La rete dei porti con cui la Cina cambia il commercio globale e fa tremare gli Usa

ago 13, 2024 0 comments


Di Federico Giuliani

L’hanno definito “la porta d’accesso ai mercati globali”. Il megaporto che sorgerà nelle acque profonde di Chancay, in Perù, a una settantina di chilometri a Nord della capitale Lima, potrebbe rappresentare la pietra miliare della mappa del commercio marittimo globale della Cina. Ma che c’entra Pechino? Il gigante asiatico investirà un totale di circa 3,6 miliardi di dollari in un progetto controllato per il 60% da China Ocean Shipping (Cosco), colosso statale cinese che gestisce oltre 300 terminal in 38 porti, non solo in Cina ma anche negli Emirati Arabi Uniti (Abu Dhabi), in Grecia (Pireo), in Belgio (Zeebrugge) e in Spagna (Valencia), e per il restante 40% dalla Volcan Compania Minera.

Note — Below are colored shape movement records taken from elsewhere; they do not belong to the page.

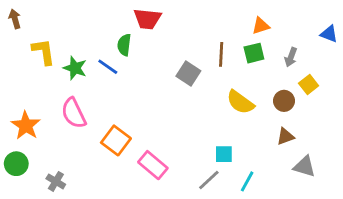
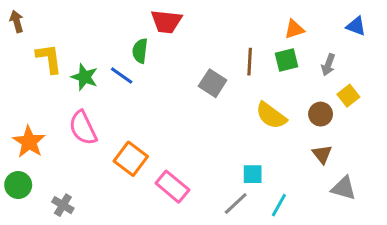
blue triangle: (329, 34) -> (356, 26), moved
brown triangle: (285, 136) -> (322, 154), turned -48

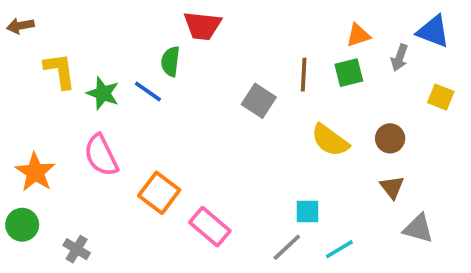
brown arrow: (17, 21) -> (20, 26), turned -85
blue triangle: (356, 26) -> (433, 31), size x1.4
gray arrow: (328, 65) -> (399, 58), moved
yellow square: (348, 96) -> (441, 97), moved, turned -30
cyan line: (279, 205) -> (339, 249), turned 30

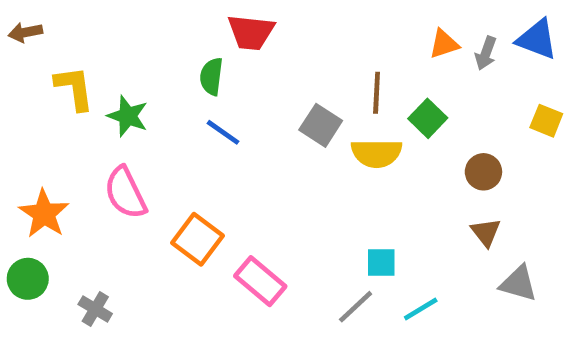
gray arrow: (399, 58) -> (486, 53), moved
green square: (349, 73) -> (428, 118), moved, turned -32
blue line: (148, 91) -> (223, 132), moved
yellow semicircle: (330, 140) -> (377, 153), moved, turned -36

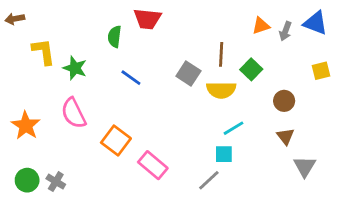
green semicircle: (211, 76) -> (115, 37), moved
yellow square: (546, 121) -> (321, 71), turned -36
green circle: (28, 279) -> (27, 180), moved
gray triangle: (518, 283) -> (305, 166), turned 45
cyan line: (421, 309) -> (233, 128), moved

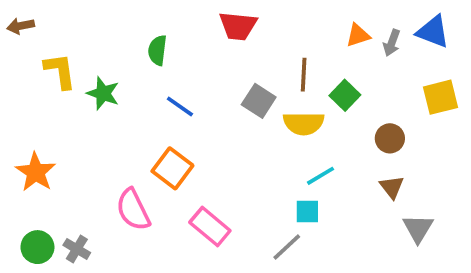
red trapezoid: (147, 19) -> (238, 26), moved
yellow square: (321, 71) -> (440, 97), size x1.4
pink semicircle: (74, 113) -> (133, 210), moved
orange square: (116, 141) -> (172, 168), moved

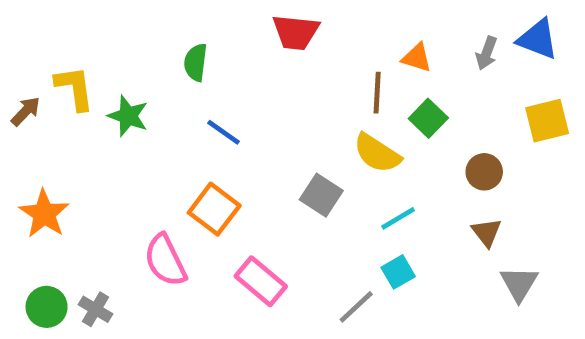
brown arrow: (21, 26) -> (26, 111), moved, turned 145
orange triangle: (358, 35) -> (417, 58), moved, turned 35
gray square: (259, 101) -> (321, 195), moved
yellow semicircle: (304, 123) -> (377, 153), turned 33
cyan square: (307, 211) -> (398, 272), moved, turned -30

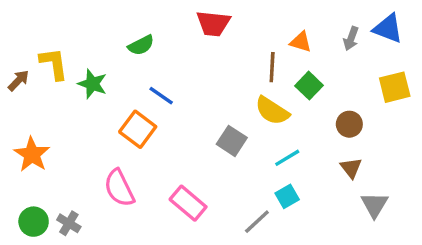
green semicircle: (196, 62) -> (141, 45), turned -124
orange square: (214, 209) -> (138, 129), moved

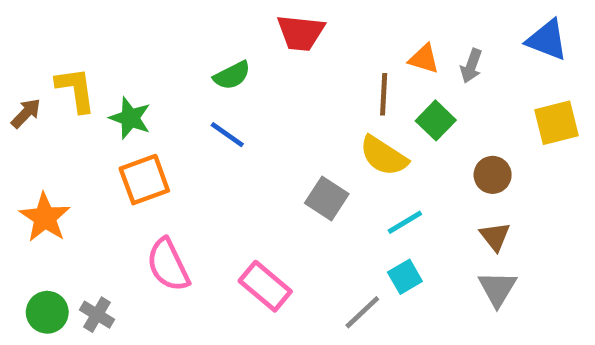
gray arrow: (351, 39) -> (471, 66), moved
green semicircle: (141, 45) -> (232, 75), moved
orange square: (138, 129) -> (144, 180), moved, turned 33
gray triangle: (375, 205) -> (497, 289), moved

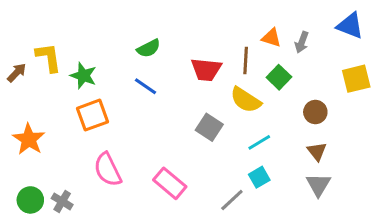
red trapezoid: (301, 33) -> (206, 70), moved

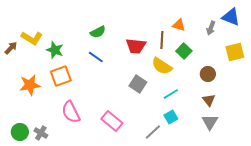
gray arrow: (302, 42) -> (211, 28), moved
yellow L-shape: (49, 57) -> (32, 38), turned 130
orange star: (29, 139) -> (30, 85), moved, turned 30

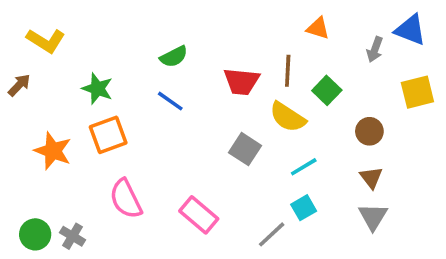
orange triangle: (179, 25) -> (318, 28), moved
yellow L-shape: (32, 38) -> (46, 41), moved
orange star: (30, 85) -> (53, 151), turned 30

A Chancay, tra pellicani e pescatori abituati a muoversi su piccole barche di legno, prenderà dunque forma un porto fondamentale per il Dragone. Così importante che, in vista dell’inaugurazione del sito prevista a novembre, dovrebbe muoversi persino il leader cinese in persona, Xi Jinping, atteso in America Latina nel suo primo viaggio nel continente dopo la pandemia di Covid.

Già, perché grazie al porto di Chancay, i cui lavori sono in fase più che avanzata, gli scambi commerciali tra Asia e America del Sud (e viceversa) dovrebbero spiccare il volo, con tanto di enormi vantaggi per “clienti” lontani. Come il Brasile, ben felice di attingere allo scalo marittimo per accorciare i tempi di navigazione delle sue spedizioni, usufruendo di una via diretta attraverso il Pacifico per ricevere e inviare prodotti da e verso il continente asiatico. Brasilia, che negli ultimi giorni ha lasciato intendere di essere interessata ad aderire alla Nuova Via della Seta, impiega 50-55 giorni per trasportare le proprie merci, in parte congelate, verso l’Estremo Oriente; potrebbe vedere ridotta la durata del transito a soli 27 giorni via mare, più tre giorni su strada per raggiungere Chancay.

Porti a volontà

Nel 2013, Xi lanciava la Via della Seta marittima, la componente oceanica della Nuova Via della Seta, un piano volto a migliorare l’accesso della Cina ai mercati mondiali attraverso ingenti investimenti in infrastrutture di trasporto.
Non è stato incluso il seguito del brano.